You’d think I would know more about the Brooklyn writing scene, given my day job. But the truth is I don’t know much about it. I don’t gravitate to other writers. I like my students and my colleagues, but when I’m not writing or teaching I’m spending time with my wife and my daughters and with my friends, most of whom aren’t writers. If I find out they’re writers I won’t disown them, but it’s not a particular draw for me.
How do you balance writing and teaching?
By sleeping less than I’d like to. During the semester I try to write from nine until noon five days a week. Some weeks I’m more successful at that than others. During the summer and school vacations I write much more.
What’s the best book you read this past year?
I don’t believe in bests, but Alice Munro’s “Dear Life” would have to be up there.
Are you working on any new projects now?
I’m working on several, which may be another way of saying I’m working on none. I’m not a good multi-tasker. I have first drafts of seven different short stories. A few of these stories are well over 150 pages long. My work gets compressed in revision. I also have two hundred bad pages of a new novel. I believe things have to be bad before they can be good.
Where in Brooklyn do you live?
In Park Slope, in the old Ansonia clock factory, but please don’t tell that to the stalkers.

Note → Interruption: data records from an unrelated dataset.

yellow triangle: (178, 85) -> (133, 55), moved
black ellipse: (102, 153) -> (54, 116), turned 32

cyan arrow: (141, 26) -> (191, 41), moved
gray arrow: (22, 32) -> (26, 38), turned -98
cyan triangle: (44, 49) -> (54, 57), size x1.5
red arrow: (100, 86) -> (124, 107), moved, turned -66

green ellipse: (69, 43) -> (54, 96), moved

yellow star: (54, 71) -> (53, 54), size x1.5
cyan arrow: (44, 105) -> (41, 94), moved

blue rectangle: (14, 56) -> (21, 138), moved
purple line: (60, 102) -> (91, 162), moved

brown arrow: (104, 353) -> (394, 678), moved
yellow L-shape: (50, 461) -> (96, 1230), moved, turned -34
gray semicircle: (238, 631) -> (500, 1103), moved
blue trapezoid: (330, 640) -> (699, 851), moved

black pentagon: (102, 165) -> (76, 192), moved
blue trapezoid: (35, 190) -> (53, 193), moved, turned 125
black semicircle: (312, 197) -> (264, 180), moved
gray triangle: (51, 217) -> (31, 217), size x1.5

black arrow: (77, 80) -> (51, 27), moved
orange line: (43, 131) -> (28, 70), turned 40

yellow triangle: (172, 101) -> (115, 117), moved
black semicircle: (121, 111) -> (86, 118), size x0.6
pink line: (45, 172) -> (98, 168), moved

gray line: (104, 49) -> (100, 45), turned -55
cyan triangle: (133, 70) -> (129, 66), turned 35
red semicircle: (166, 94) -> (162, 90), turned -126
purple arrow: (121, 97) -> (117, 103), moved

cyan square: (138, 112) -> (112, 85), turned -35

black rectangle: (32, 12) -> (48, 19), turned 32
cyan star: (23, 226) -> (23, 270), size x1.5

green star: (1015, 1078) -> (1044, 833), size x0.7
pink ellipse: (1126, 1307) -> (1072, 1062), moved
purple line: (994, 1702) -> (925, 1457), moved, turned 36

“The World Without You” has been named an Editors’ Choice Book by The New York Times and The Chicago Tribune and is the winner of the 2012 Edward Lewis Wallant Award for Jewish American Fiction and a finalist for the 2012 National Jewish Book Award. Joshua Henkin is also the author of the novels “Matrimony,” a New York Times Notable Book, and “Swimming Across the Hudson,” a Los Angeles Times Notable Book. His short stories have been published widely, cited for distinction in Best American Short Stories, and broadcast on NPR’s “Selected Shorts.” He lives in Brooklyn, NY, and directs the MFA program in Fiction Writing at Brooklyn College.